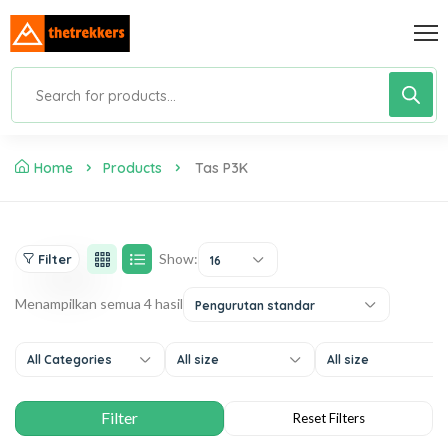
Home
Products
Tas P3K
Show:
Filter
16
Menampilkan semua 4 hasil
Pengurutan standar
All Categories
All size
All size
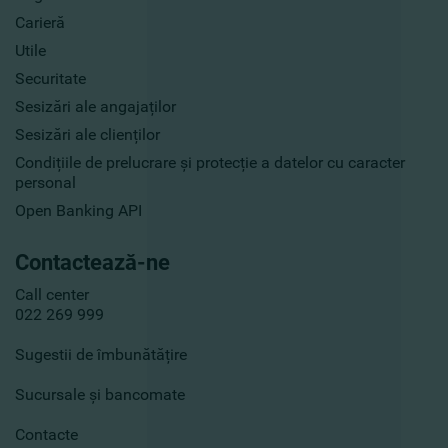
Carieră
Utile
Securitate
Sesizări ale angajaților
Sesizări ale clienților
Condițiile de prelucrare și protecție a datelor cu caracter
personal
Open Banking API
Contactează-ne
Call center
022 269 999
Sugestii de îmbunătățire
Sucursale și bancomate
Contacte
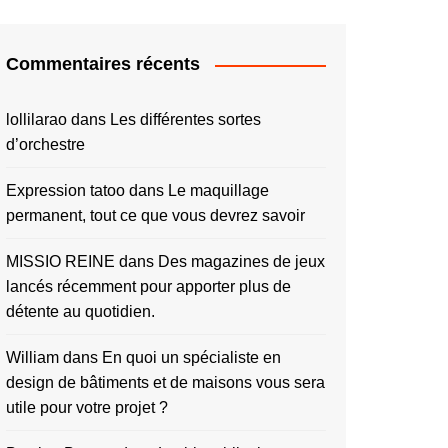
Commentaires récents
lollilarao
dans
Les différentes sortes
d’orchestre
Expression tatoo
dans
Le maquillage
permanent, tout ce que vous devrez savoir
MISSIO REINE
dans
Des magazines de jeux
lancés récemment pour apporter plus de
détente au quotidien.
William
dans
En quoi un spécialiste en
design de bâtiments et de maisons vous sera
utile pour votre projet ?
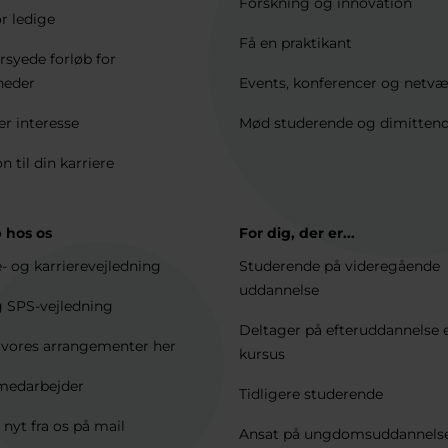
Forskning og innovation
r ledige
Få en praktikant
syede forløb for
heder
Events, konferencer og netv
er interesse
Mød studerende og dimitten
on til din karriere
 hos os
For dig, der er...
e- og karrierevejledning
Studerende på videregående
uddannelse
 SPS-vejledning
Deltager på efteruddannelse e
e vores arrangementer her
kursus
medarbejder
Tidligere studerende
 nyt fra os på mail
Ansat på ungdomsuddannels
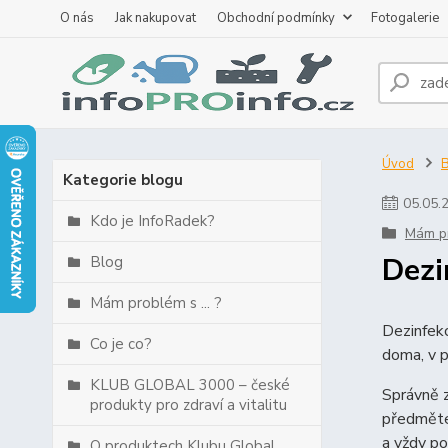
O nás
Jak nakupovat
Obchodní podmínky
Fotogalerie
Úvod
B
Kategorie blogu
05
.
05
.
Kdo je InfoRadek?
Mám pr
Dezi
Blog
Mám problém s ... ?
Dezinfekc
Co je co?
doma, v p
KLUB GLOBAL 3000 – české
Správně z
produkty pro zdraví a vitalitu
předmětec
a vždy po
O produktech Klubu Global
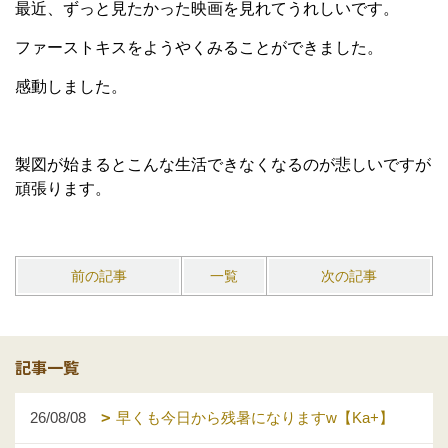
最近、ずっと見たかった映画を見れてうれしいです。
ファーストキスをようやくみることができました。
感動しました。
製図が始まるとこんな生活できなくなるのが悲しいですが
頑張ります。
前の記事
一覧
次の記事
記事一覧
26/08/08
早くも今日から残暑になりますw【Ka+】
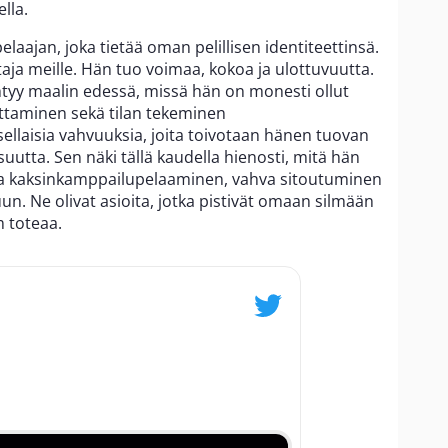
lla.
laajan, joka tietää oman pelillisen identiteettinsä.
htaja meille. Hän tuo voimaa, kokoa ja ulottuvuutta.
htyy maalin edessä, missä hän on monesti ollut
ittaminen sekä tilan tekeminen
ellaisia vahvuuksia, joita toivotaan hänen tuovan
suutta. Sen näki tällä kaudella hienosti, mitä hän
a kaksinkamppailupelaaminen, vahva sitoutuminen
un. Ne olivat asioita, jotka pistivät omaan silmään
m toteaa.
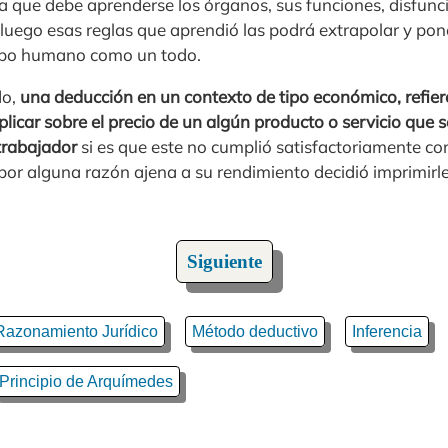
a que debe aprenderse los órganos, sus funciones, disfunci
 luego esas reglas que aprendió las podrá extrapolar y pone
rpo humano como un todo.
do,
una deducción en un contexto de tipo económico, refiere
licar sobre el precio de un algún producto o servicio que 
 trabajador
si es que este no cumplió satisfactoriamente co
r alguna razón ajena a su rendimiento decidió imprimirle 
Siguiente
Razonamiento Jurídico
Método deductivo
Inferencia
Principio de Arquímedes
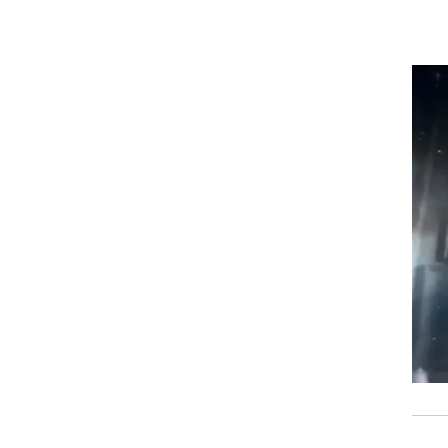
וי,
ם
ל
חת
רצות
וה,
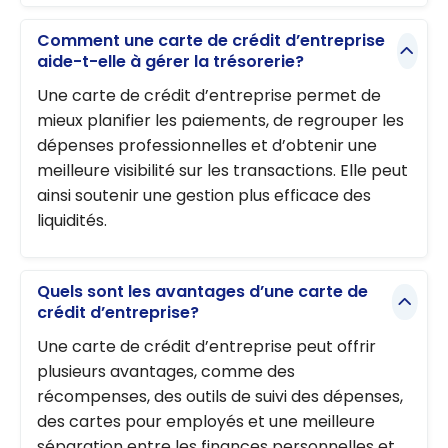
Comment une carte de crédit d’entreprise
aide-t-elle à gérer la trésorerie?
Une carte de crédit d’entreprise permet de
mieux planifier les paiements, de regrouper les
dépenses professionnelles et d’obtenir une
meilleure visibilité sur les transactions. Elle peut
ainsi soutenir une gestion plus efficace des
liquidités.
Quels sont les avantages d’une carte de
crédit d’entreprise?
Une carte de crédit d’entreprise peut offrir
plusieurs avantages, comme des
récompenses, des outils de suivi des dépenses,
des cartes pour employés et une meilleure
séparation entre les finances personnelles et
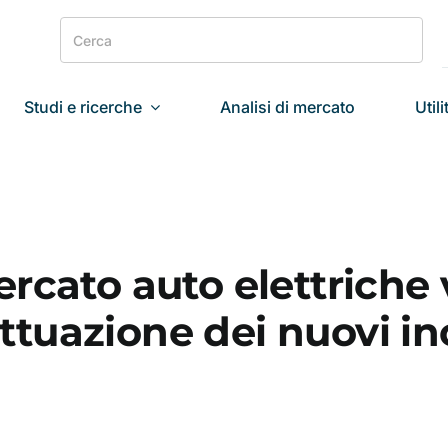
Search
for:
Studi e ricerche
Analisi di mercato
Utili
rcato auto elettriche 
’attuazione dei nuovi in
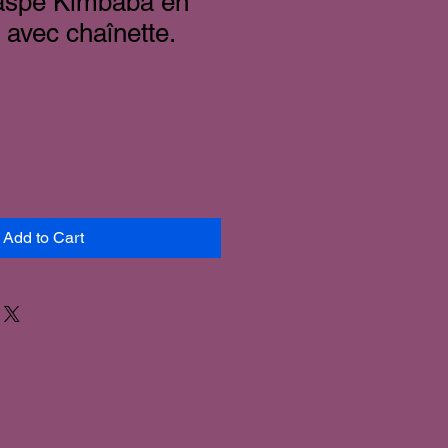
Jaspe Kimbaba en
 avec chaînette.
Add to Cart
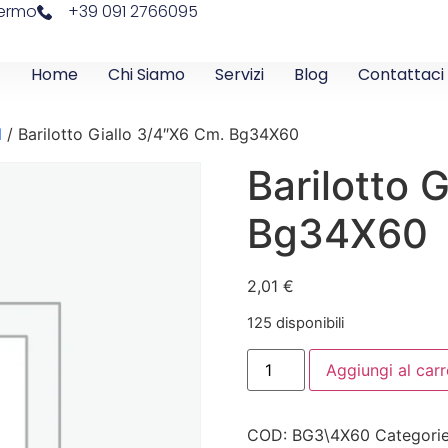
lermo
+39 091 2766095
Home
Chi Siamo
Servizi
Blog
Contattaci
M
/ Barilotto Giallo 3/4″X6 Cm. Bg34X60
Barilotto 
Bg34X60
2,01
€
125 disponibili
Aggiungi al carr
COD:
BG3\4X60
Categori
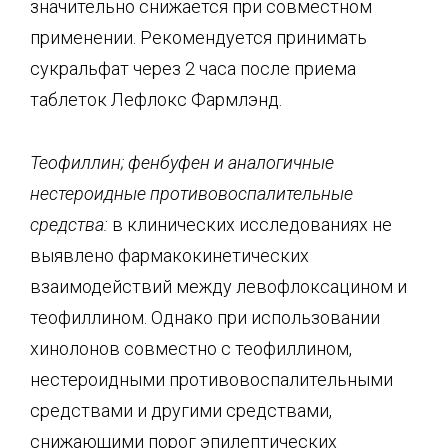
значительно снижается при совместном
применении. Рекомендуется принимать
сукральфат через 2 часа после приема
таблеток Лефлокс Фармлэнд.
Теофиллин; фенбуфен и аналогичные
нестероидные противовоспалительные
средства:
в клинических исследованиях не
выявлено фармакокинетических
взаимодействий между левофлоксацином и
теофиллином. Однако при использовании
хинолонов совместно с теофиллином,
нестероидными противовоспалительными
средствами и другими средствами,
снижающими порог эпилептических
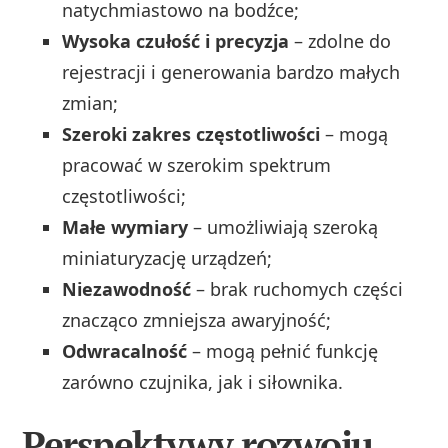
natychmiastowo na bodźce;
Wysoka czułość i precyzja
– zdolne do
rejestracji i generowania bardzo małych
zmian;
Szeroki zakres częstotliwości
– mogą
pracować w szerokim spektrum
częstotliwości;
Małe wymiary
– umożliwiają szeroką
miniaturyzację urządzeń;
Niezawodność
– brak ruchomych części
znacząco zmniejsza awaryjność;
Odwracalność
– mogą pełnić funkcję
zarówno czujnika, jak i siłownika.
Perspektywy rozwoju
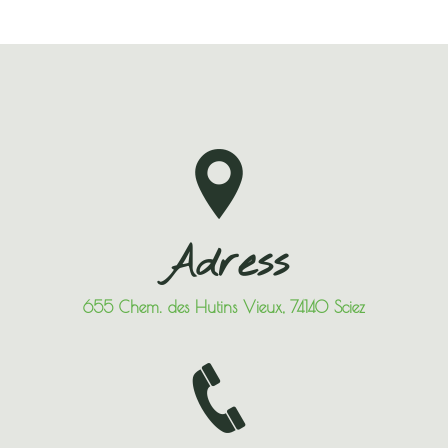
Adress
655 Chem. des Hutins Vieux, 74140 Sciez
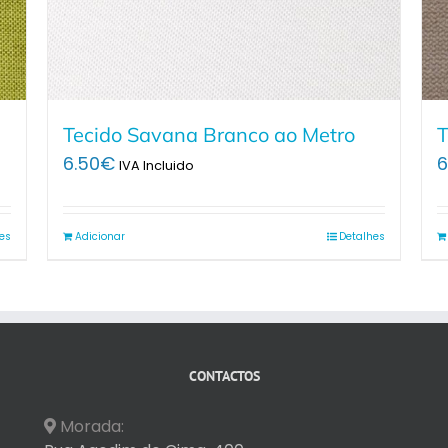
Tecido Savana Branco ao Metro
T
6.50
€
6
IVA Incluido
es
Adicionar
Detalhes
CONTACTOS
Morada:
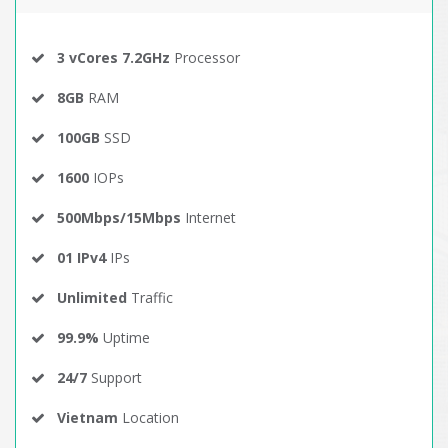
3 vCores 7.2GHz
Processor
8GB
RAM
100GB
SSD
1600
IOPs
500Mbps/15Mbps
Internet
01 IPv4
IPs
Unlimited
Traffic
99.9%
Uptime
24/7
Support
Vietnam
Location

→ Assignment
An exact copy of the material above is required, free of any pictures.

→ Written response
Home
Products
Tas P3K
Show:
Filter
16
Menampilkan semua 4 hasil
Pengurutan standar
All Categories
All size
All size
Carieră
Utile
Securitate
Sesizări ale angajaților
Sesizări ale clienților
Condițiile de prelucrare și protecție a datelor cu caracter
personal
Open Banking API
Contactează-ne
Call center
022 269 999
Sugestii de îmbunătățire
Sucursale și bancomate
Contacte
Commentaires récents
lollilarao
dans
Les différentes sortes
d’orchestre
Expression tatoo
dans
Le maquillage
permanent, tout ce que vous devrez savoir
MISSIO REINE
dans
Des magazines de jeux
lancés récemment pour apporter plus de
détente au quotidien.
William
dans
En quoi un spécialiste en
design de bâtiments et de maisons vous sera
utile pour votre projet ?
Forskning og innovation
r ledige
Få en praktikant
syede forløb for
heder
Events, konferencer og netv
er interesse
Mød studerende og dimitten
on til din karriere
 hos os
For dig, der er...
e- og karrierevejledning
Studerende på videregående
uddannelse
 SPS-vejledning
Deltager på efteruddannelse e
e vores arrangementer her
kursus
medarbejder
Tidligere studerende
 nyt fra os på mail
Ansat på ungdomsuddannels
O nás
Jak nakupovat
Obchodní podmínky
Fotogalerie
Úvod
B
Kategorie blogu
05
.
05
.
Kdo je InfoRadek?
Mám pr
Dezi
Blog
Mám problém s ... ?
Dezinfekc
Co je co?
doma, v p
KLUB GLOBAL 3000 – české
Správně z
produkty pro zdraví a vitalitu
předmětec
a vždy po
O produktech Klubu Global
最近、ずっと見たかった映画を見れてうれしいです。
ファーストキスをようやくみることができました。
感動しました。
製図が始まるとこんな生活できなくなるのが悲しいですが
頑張ります。
前の記事
一覧
次の記事
記事一覧
26/08/08
早くも今日から残暑になりますw【Ka+】
lla.
laajan, joka tietää oman pelillisen identiteettinsä.
htaja meille. Hän tuo voimaa, kokoa ja ulottuvuutta.
htyy maalin edessä, missä hän on monesti ollut
ittaminen sekä tilan tekeminen
ellaisia vahvuuksia, joita toivotaan hänen tuovan
suutta. Sen näki tällä kaudella hienosti, mitä hän
a kaksinkamppailupelaaminen, vahva sitoutuminen
un. Ne olivat asioita, jotka pistivät omaan silmään
m toteaa.
a que debe aprenderse los órganos, sus funciones, disfunci
 luego esas reglas que aprendió las podrá extrapolar y pone
rpo humano como un todo.
do,
una deducción en un contexto de tipo económico, refiere
licar sobre el precio de un algún producto o servicio que 
 trabajador
si es que este no cumplió satisfactoriamente co
r alguna razón ajena a su rendimiento decidió imprimirle 
Siguiente
Razonamiento Jurídico
Método deductivo
Inferencia
Principio de Arquímedes
וי,
ם
ל
חת
רצות
וה,
Comment une carte de crédit d’entreprise
aide-t-elle à gérer la trésorerie?
Une carte de crédit d’entreprise permet de
mieux planifier les paiements, de regrouper les
dépenses professionnelles et d’obtenir une
meilleure visibilité sur les transactions. Elle peut
ainsi soutenir une gestion plus efficace des
liquidités.
Quels sont les avantages d’une carte de
crédit d’entreprise?
Une carte de crédit d’entreprise peut offrir
plusieurs avantages, comme des
récompenses, des outils de suivi des dépenses,
des cartes pour employés et une meilleure
séparation entre les finances personnelles et
Search
for:
Studi e ricerche
Analisi di mercato
Utili
rcato auto elettriche 
’attuazione dei nuovi in
Jaspe Kimbaba en
 avec chaînette.
Add to Cart
lermo
+39 091 2766095
Home
Chi Siamo
Servizi
Blog
Contattaci
M
/ Barilotto Giallo 3/4″X6 Cm. Bg34X60
Barilotto 
Bg34X60
2,01
€
125 disponibili
Aggiungi al carr
COD:
BG3\4X60
Categori
значительно снижается при совместном
применении. Рекомендуется принимать
сукральфат через 2 часа после приема
таблеток Лефлокс Фармлэнд.
Теофиллин; фенбуфен и аналогичные
нестероидные противовоспалительные
средства:
в клинических исследованиях не
выявлено фармакокинетических
взаимодействий между левофлоксацином и
теофиллином. Однако при использовании
хинолонов совместно с теофиллином,
нестероидными противовоспалительными
средствами и другими средствами,
снижающими порог эпилептических
natychmiastowo na bodźce;
Wysoka czułość i precyzja
– zdolne do
rejestracji i generowania bardzo małych
zmian;
Szeroki zakres częstotliwości
– mogą
pracować w szerokim spektrum
częstotliwości;
Małe wymiary
– umożliwiają szeroką
miniaturyzację urządzeń;
Niezawodność
– brak ruchomych części
znacząco zmniejsza awaryjność;
Odwracalność
– mogą pełnić funkcję
zarówno czujnika, jak i siłownika.
Perspektywy rozwoju
Adress
655 Chem. des Hutins Vieux, 74140 Sciez
Tecido Savana Branco ao Metro
T
6.50
€
6
IVA Incluido
es
Adicionar
Detalhes
CONTACTOS
Morada:
3 vCores 7.2GHz
Processor
8GB
RAM
100GB
SSD
1600
IOPs
500Mbps/15Mbps
Internet
01 IPv4
IPs
Unlimited
Traffic
99.9%
Uptime
24/7
Support
Vietnam
Location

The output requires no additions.